Kammergericht Berlin
Urteil vom 27.07.2018
Az.: 6 U 38/17
Versicherungssparte:
Kürzung: 0

Stichwörter: Schlüssel, Tresor, Einbruch

Urteil

Tenor

In dem Rechtsstreit

hat der Senat nunmehr über die Berufung der Beklagten gegen das Urteil der Zivilkammer 44 des Landgerichts Berlin vom 16. Februar 2017 beraten und beabsichtigt im Ergebnis, die Berufung durch einstimmigen Beschluss gemäß § 522 Abs. 2 ZPO zurückzuweisen.

Gründe

I.

Die Klägerin verlangt mit ihrer Klage von der Beklagten aus einer Hausratversicherung weitergehende Leistungen wegen eines Schadensfalles, die Beklagte mit ihrer Widerklage die Rückzahlung darauf bereits erbrachter Versicherungsleistungen.

Am 30./31.08.2014 kam es zu einem Einbruchdiebstahl in das Einfamilienhaus der Klägerin in … Berlin, …, für das seinerzeit eine Hausratversicherung bei der Beklagten bestand. Die Beklagte erbrachte vorgerichtlich Versicherungsleistungen, u.a. erstattete sie 20.452,00 € für abhandengekommene Wertsachen, die in einem eingemauerten Wandtresor verwahrt waren.

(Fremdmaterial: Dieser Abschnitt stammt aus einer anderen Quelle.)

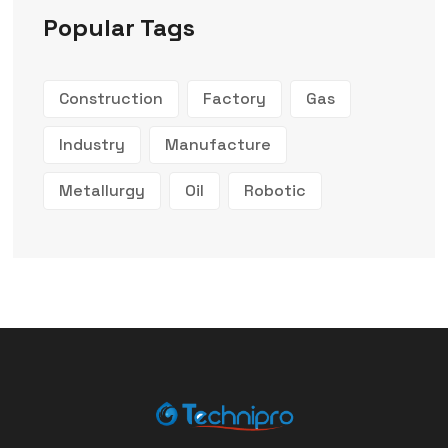
Popular Tags
Construction
Factory
Gas
Industry
Manufacture
Metallurgy
Oil
Robotic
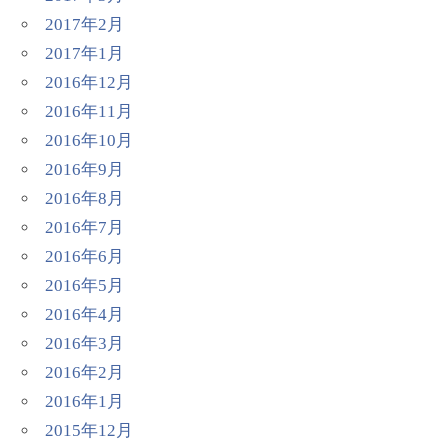
2017年2月
2017年1月
2016年12月
2016年11月
2016年10月
2016年9月
2016年8月
2016年7月
2016年6月
2016年5月
2016年4月
2016年3月
2016年2月
2016年1月
2015年12月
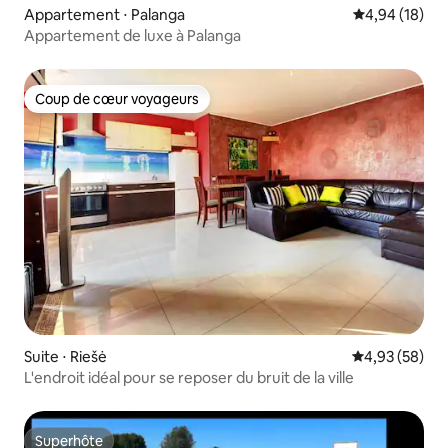
Appartement ⋅ Palanga
Évaluation mo
4,94 (18)
Appartement de luxe à Palanga
Coup de cœur voyageurs
Coup de cœur voyageurs
Suite ⋅ Riešė
Évaluation mo
4,93 (58)
L'endroit idéal pour se reposer du bruit de la ville
Superhôte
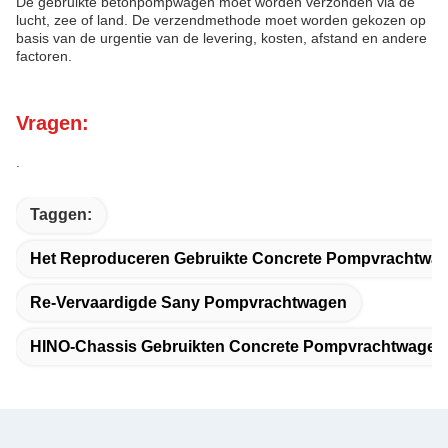
De gebruikte betonpompwagen moet worden verzonden via de
lucht, zee of land. De verzendmethode moet worden gekozen op
basis van de urgentie van de levering, kosten, afstand en andere
factoren.
Vragen:
.
Taggen:
Het Reproduceren Gebruikte Concrete Pompvrachtwa
Re-Vervaardigde Sany Pompvrachtwagen
HINO-Chassis Gebruikten Concrete Pompvrachtwagen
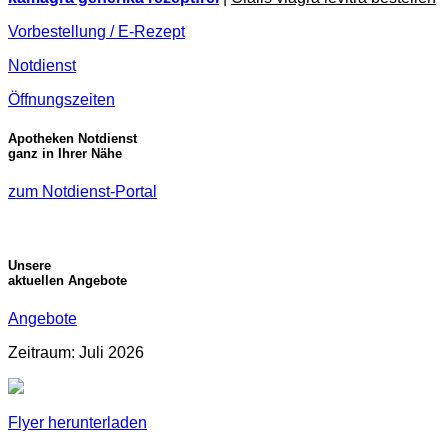
Vorbestellung / E-Rezept
Notdienst
Öffnungszeiten
Apotheken Notdienst
ganz in Ihrer Nähe
zum Notdienst-Portal
Unsere
aktuellen Angebote
Angebote
Zeitraum: Juli 2026
Flyer herunterladen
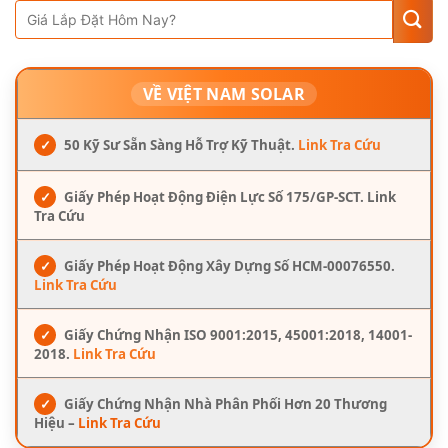
VỀ VIỆT NAM SOLAR
✓
50 Kỹ Sư Sẵn Sàng Hỗ Trợ Kỹ Thuật.
Link Tra Cứu
✓
Giấy Phép Hoạt Động Điện Lực Số 175/GP-SCT. Link
Tra Cứu
✓
Giấy Phép Hoạt Động Xây Dựng Số HCM-00076550.
Link Tra Cứu
✓
Giấy Chứng Nhận ISO 9001:2015, 45001:2018, 14001-
2018.
Link Tra Cứu
✓
Giấy Chứng Nhận Nhà Phân Phối Hơn 20 Thương
Hiệu –
Link Tra Cứu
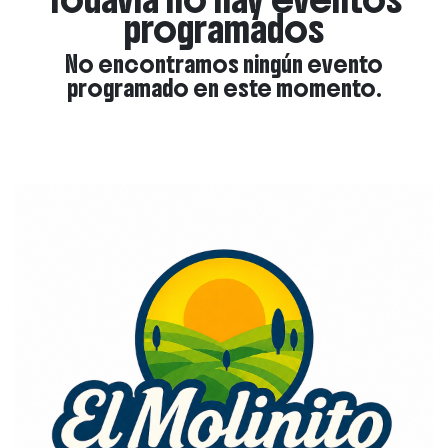
programados
No encontramos ningún evento
programado en este momento.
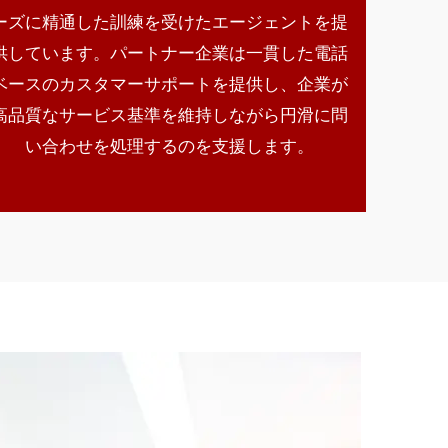
ーズに精通した訓練を受けたエージェントを提
供しています。パートナー企業は一貫した電話
ベースのカスタマーサポートを提供し、企業が
高品質なサービス基準を維持しながら円滑に問
い合わせを処理するのを支援します。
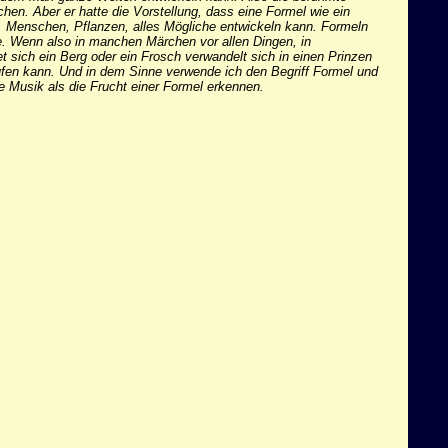
hen. Aber er hatte die Vorstellung, dass eine Formel wie ein
, Menschen, Pflanzen, alles Mögliche entwickeln kann. Formeln
e. Wenn also in manchen Märchen vor allen Dingen, in
 sich ein Berg oder ein Frosch verwandelt sich in einen Prinzen
ufen kann. Und in dem Sinne verwende ich den Begriff Formel und
e Musik als die Frucht einer Formel erkennen.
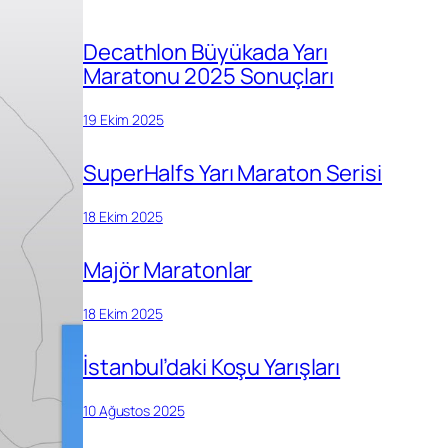
Decathlon Büyükada Yarı
Maratonu 2025 Sonuçları
19 Ekim 2025
SuperHalfs Yarı Maraton Serisi
18 Ekim 2025
Majör Maratonlar
18 Ekim 2025
İstanbul’daki Koşu Yarışları
10 Ağustos 2025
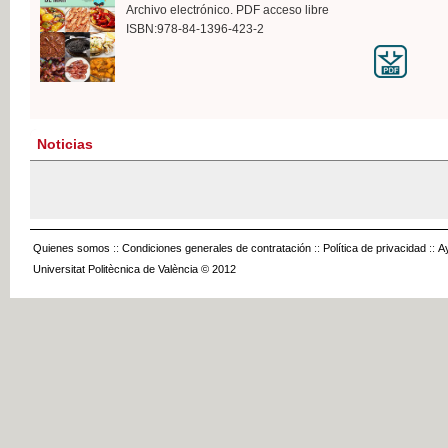
Archivo electrónico. PDF acceso libre
ISBN:978-84-1396-423-2
Noticias
Quienes somos
::
Condiciones generales de contratación
::
Política de privacidad
::
A
Universitat Politècnica de València © 2012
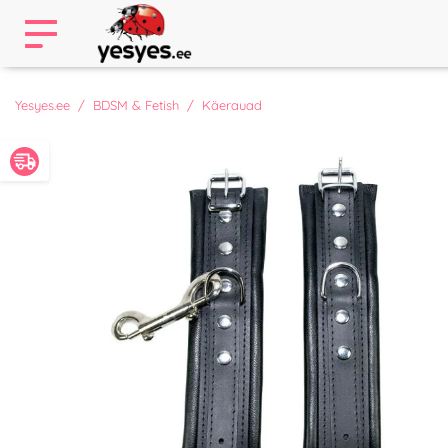
Yesyes.ee
BDSM & Fetish
Käerauad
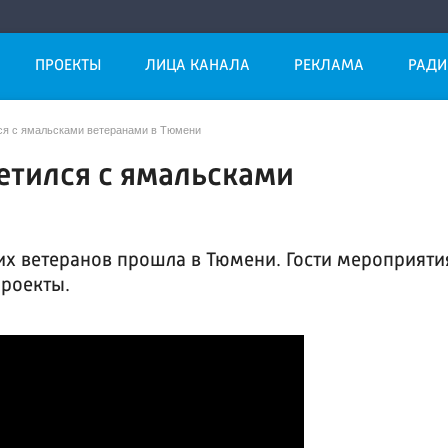
ПРОЕКТЫ
ЛИЦА КАНАЛА
РЕКЛАМА
РАДИ
ся с ямальсками ветеранами в Тюмени
етился с ямальсками
их ветеранов прошла в Тюмени. Гости мероприяти
проекты.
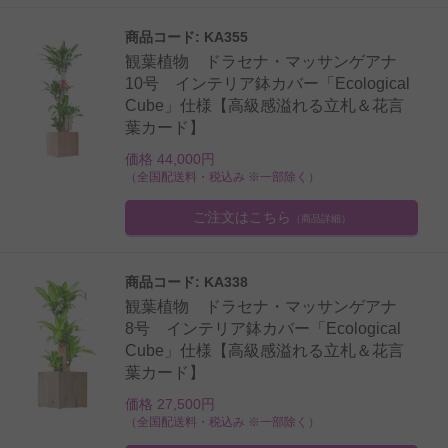
商品コード: KA355
観葉植物 ドラセナ・マッサンゲアナ
10号 インテリア鉢カバー「Ecological
Cube」仕様【高級感溢れる立札＆花言
葉カード】
価格 44,000円
（全国配送料・税込み ※一部除く）
ご注文はこちら
（商品詳細）
商品コード: KA338
観葉植物 ドラセナ・マッサンゲアナ
8号 インテリア鉢カバー「Ecological
Cube」仕様【高級感溢れる立札＆花言
葉カード】
価格 27,500円
（全国配送料・税込み ※一部除く）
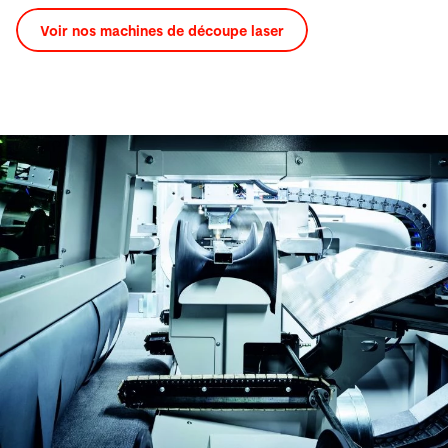
Voir nos machines de découpe laser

Für Wertsachen, die in § 19 Ziff. 1c der vereinbarten Allgemeinen Hausratversicherungsbedingungen (VHB 84, Anlage K 1) beschrieben sind und die nicht in einem gegen Wegnahme besonders gesicherten Behältnis verwahrt werden, ist in § 19 Ziff. 3 c der Bedingungen eine Entschädigungshöchstgrenze von 40.000,- DM (= 20.452,- €) je Versicherungsfall festgelegt (vgl. auch die Entschädigungsgrenze für Wertsachen im Nachtrag zum Versicherungsschein vom 10.08.2009, ebenfalls Anlage K 1).

Das Landgericht hat der Klage teilweise in Höhe von 3.034,57 € stattgegeben und die Widerklage abgewiesen. Es hat den von der Beklagten im Rechtsstreit allein erhobenen Vorwurf einer arglistigen Verletzung der Aufklärungsobliegenheit und einer grob fahrlässigen Herbeiführung des Versicherungsfalles (bzw. Verletzung der Schadensminderungspflicht) als nicht durchgreifend erachtet. Die Beklagte habe nicht bewiesen, dass die Klägerin gegenüber ihrer Regulierungsbeauftragen falsche Angaben zum Verschlusszustand des alten Wandtresors gemacht habe. Der Vorwurf grob fahrlässiger Schadensverursachung sei unberechtigt; insbesondere sei das Verstecken der Safeschlüssel im Haus nicht grob fahrlässig.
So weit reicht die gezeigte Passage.